I think that it is a good idea, because it is a pattern that we already
use, so in terms of learnability of the package, it is good.
Post by Vlad Niculae
Do you think it's (intuitive/natural/expected) to find .transform on a
LinearSVC or on a Tree? Could you guess what it does?
No, but I'd read the docstring.
Joel Nothman
2013-05-18 08:41:54 UTC
Permalink
On Fri, May 17, 2013 at 3:37 PM, Gael Varoquaux <
Post by Joel Nothman
Post by Joel Nothman
perceptron.to_selector()
which returns an estimator whose parameters are generic things for
feature
Post by Joel Nothman
selection by score: a minimum score, maximum score,
I think that this is software sophistication that makes it harder to use
for people who are not used to complex software construct (think the
matlab 101 user), and I for this reason, am -1.
I understand that. One reason I'm not wedded to it, but thought it was
worth proposing.

So you'd +1 the transform_threshold object parameter?

(And Vlad, my suggestion produces your meta-estimator, but ensures that
only compliant estimators can do so via a mixin to_selector method.)
Gael Varoquaux
2013-05-18 08:51:47 UTC
Permalink
Post by Joel Nothman
So you'd +1 the transform_threshold object parameter?
Yes
Lars Buitinck
2013-05-18 12:44:01 UTC
Permalink
Post by Joel Nothman
Post by Gael Varoquaux
I think that this is software sophistication that makes it harder to use
for people who are not used to complex software construct (think the
matlab 101 user), and I for this reason, am -1.
Agree...
Post by Joel Nothman
So you'd +1 the transform_threshold object parameter?
There's one issue with this, which is that grid searching
transform_threshold would re-train the estimator many times in the
loop to change a parameter that does not actually affect fit.
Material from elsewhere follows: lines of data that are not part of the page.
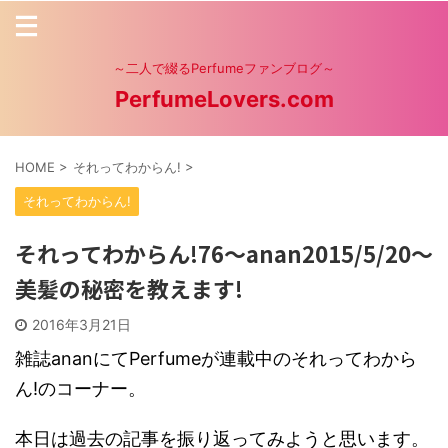
～二人で綴るPerfumeファンブログ～
PerfumeLovers.com
HOME
>
それってわからん!
>
それってわからん!
それってわからん!76～anan2015/5/20～
美髪の秘密を教えます!
2016年3月21日
雑誌ananにてPerfumeが連載中のそれってわから
ん!のコーナー。
本日は過去の記事を振り返ってみようと思います。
As regards methods vs. meta-estimators, I'm not too fond of extra
methods on classifiers to overload them with feature selection. If we
use a meta-estimator, then we can add an option to make it "forget"
the underlying estimator and keep only the mask. I'm currrently doing
this manually with linear SVMs, because in multiclass classification,
the coef_ is n_classes × n_features × sizeof(np.float64), while
n_features × sizeof(np.bool) suffices to do feature selection. At 3e6
features × 6 classes, this greatly reduces the stored model's size.

(Also, is it an idea to extend SelectKBest and SelectPercentile to
work with estimators that have feature_importances_?)
--
Lars Buitinck
Scientific programmer, ILPS
University of Amsterdam
Joel Nothman
2013-05-18 13:07:07 UTC
Permalink
Post by Lars Buitinck
Post by Joel Nothman
Post by Gael Varoquaux
I think that this is software sophistication that makes it harder to use
for people who are not used to complex software construct (think the
matlab 101 user), and I for this reason, am -1.
Agree...
Post by Joel Nothman
So you'd +1 the transform_threshold object parameter?
There's one issue with this, which is that grid searching
transform_threshold would re-train the estimator many times in the
loop to change a parameter that does not actually affect fit.
This is a more general problem in the current search implementation. But at
least such a parameter would suffice for Pipeline and FeatureUnion.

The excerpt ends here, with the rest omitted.